The chief hazard of AF is stroke, the risk of which is increased four- to five-fold. AF is also associated with a doubling of mortality in both sexes, which is decreased to 1.5-1.9-fold after adjusting for associated cardiovascular conditions.10 The presence of AF also significantly increases all-cause mortality and progressive pump failure death in patients with left ventricular systolic dysfunction, whether symptomatic or asymptomatic.11

Management

Clinical classification One proposed clinical definition of AF divides patients into acute-onset and chronic AF; the latter are further divided into paroxysmal and sustained. Sustained AF is further divided into persistent and permanent AF. The differentiation between these clinical categories is dependent upon the history given by the patient, ECG documentation of the current episode and the duration of the last episode of AF.
The term "acute AF" is used to describe either an episode of AF related to a transient and reversible cause, the first onset of AF or a recent paroxysm of AF. The term "chronic AF" implies either recurrent or prolonged episodes. Chronic AF can then be subclassified as either paroxysmal (self terminating) or sustained. Persistent AF is sustained AF that can be successfully cardioverted to sinus rhythm, while permanent AF is sustained AF that is either resistant to, or not appropriate for, cardioversion.
This "3P" classification (that is, paroxysmal, persistent and permanent) allows adequate division along the lines of clinical objectives of management. It can assist management strategies by defining treatment objectives, although many patients change from one category to another and therapy must be individualised.12
For example, in paroxysmal AF, the episodes are generally self terminating and thus the main objective of management is the prevention of paroxysms and long-term maintenance of sinus rhythm, in addition to appropriate antithrombotic therapy. In persistent AF, the episode lasts beyond 48 hours and the possibility of cardioversion from AF to sinus rhythm remains; the objective of management is appropriate anticoagulation to reduce the risk of thromboembolism, cardioversion and antiarrhythmic therapy to maintain long-term sinus rhythm. In permanent AF, the objective of management is heart rate control and appropriate antithrombotic therapy.
Initial basic investigations and assessment in a patient presenting de novo with AF should include blood tests, chest X-ray and ECG. As with any arrhythmia, AF should first be documented before treatment is initiated. Fast AF in a young patient raises the suspicion of the Wolff-Parkinson-White syndrome, and a delta wave may be seen on the QRS complex. A chest X-ray may reveal intrathoracic pathology that may have precipitated AF.
An echocardiogram provides important information for the initial evaluation of most patients with AF. Either transthoracic (TTE) or transoesophageal (TEE) echocardiography, or a combination of the two, may be appropriate. The initial goal of the echocardiographic evaluation is to establish the presence or absence of structural heart disease and to assess ventricular function. However, the assessment of cardiac function may be difficult in the presence of fast ventricular rates. Invasive electrophysiological studies usually have a limited role in the routine evaluation of AF but may be needed in an occasional patient with electrophysiological abnormalities. If a patient with recent onset AF presents with signs or symptoms of a cerebrovascular event (stroke or transient ischaemic attack), a CT scan of the brain is useful in identifying patients with haemorrhagic stroke before starting anticoagulation.

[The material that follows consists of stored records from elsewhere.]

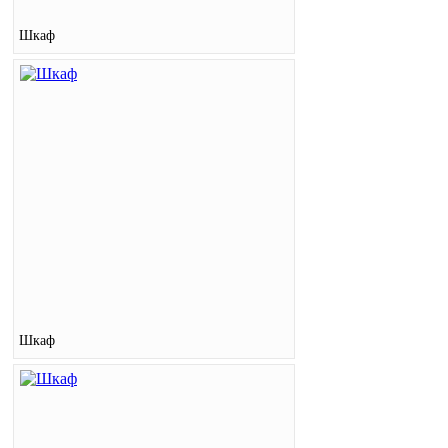
Шкаф
Шкаф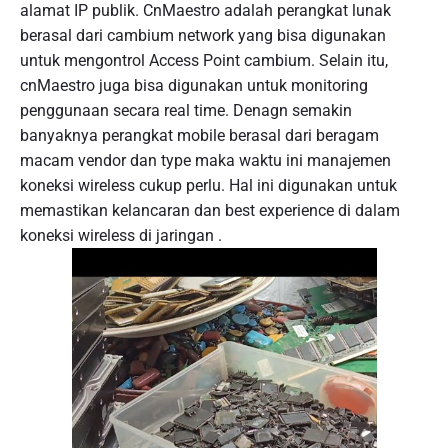
alamat IP publik. CnMaestro adalah perangkat lunak
berasal dari cambium network yang bisa digunakan
untuk mengontrol Access Point cambium. Selain itu,
cnMaestro juga bisa digunakan untuk monitoring
penggunaan secara real time. Denagn semakin
banyaknya perangkat mobile berasal dari beragam
macam vendor dan type maka waktu ini manajemen
koneksi wireless cukup perlu. Hal ini digunakan untuk
memastikan kelancaran dan best experience di dalam
koneksi wireless di jaringan .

Acute AF Patients who present with acute onset of AF should be treated with immediate cardioversion if AF is associated with significant haemodynamic compromise. Patients who present with acute-onset AF who are haemodynamically stable and asymptomatic, or who present later than 48 hours after the onset, can initially be treated with a strategy of heart rate control and anticoagulation, as an alternative to cardioversion, allowing time for assessment and evaluation of the patient.12 In either case, effective anticoagulation in the form of heparin and/or warfarin should be initiated to decrease the risk of thromboembolic complications. Associated complications should be managed accordingly, for example, acute heart failure should be treated with diuretics.
Evaluation of the cause or precipitating factor for acute AF may be as important as treating the arrhythmia. For example, rendering the patient euthyroid in the context of thyrotoxic AF often results in spontaneous conversion to sinus rhythm in a high proportion of patients.13

Paroxysmal AF In paroxysmal AF, the objective of management is the suppression of paroxysms, heart rate control during paroxysms and the long-term maintenance of sinus rhythm. In view of this an appropriate drug such as a class I, class II or class III agent should be chosen, as well as appropriate use of antithrombotic therapy.14 Antithrombotic therapy should be considered in patients with paroxysmal AF in two circumstances: (i) prior to cardioversion, if such a patient has persisting AF; and (ii) as long-term therapy for prophylaxis against stroke and thromboembolism.
If a patient is experiencing only mild and infrequent symptoms it is advisable to try to avoid antiarrhythmic drug therapy if at all possible. General measures should always be considered, for example, the withdrawal of caffeine or alcohol, or stress counselling, especially if paroxysms of AF can be related to these. Occasionally, paroxysmal AF may be related to conditions which may benefit from atrial pacing, for example, the sick sinus syndrome.
Digoxin should be avoided in paroxysmal AF as the evidence suggests that this drug makes paroxysmal AF worse. In fact, clinical evidence has shown that paroxysms of AF occur more frequently, at faster heart rates and for significantly longer in patients receiving digoxin.15,16 In the CRAFT study, digoxin reduced the frequency of symptomatic AF episodes, but the effect was small and may have been due to a reduction in the ventricular rate or irregularity rather than an antiarrhythmic action.17 Digoxin is also ineffective for the long-term maintenance of sinus rhythm or cardioversion of AF.
Verapamil is relatively ineffective in controlling paroxysmal AF, and its administration to patients with underlying Wolff-Parkinson-White syndrome who present with paroxysmal AF may occasionally lead to serious adverse effects, including ventricular fibrillation and severe haemodynamic impairment. Class I antiarrhythmics remain popular drugs for use in paroxysmal AF. For example, class Ic agents, such as flecainide, have been shown to be effective in preventing recurrences of paroxysmal AF in up to 60 per cent of patients.18 Propafenone, another class Ic compound, may also be effective in paroxysmal AF.19 Nevertheless, doubts on the safety of the class I agents have been raised by the Cardiac Arrhythmia Suppression Trial, in which patients (post myocardial infarction) given flecainide for ventricular arrhythmias had a worsened prognosis.20
Sotalol, another commonly prescribed drug, combines both class II (beta-blockade) and class III (prolongation of repolarisation) antiarrhythmic effects, and is useful in paroxysmal AF. Another class III drug, amiodarone, is effective for the treatment of paroxysmal AF but its use has to be moderated by its potentially serious, albeit relatively rare, side effects.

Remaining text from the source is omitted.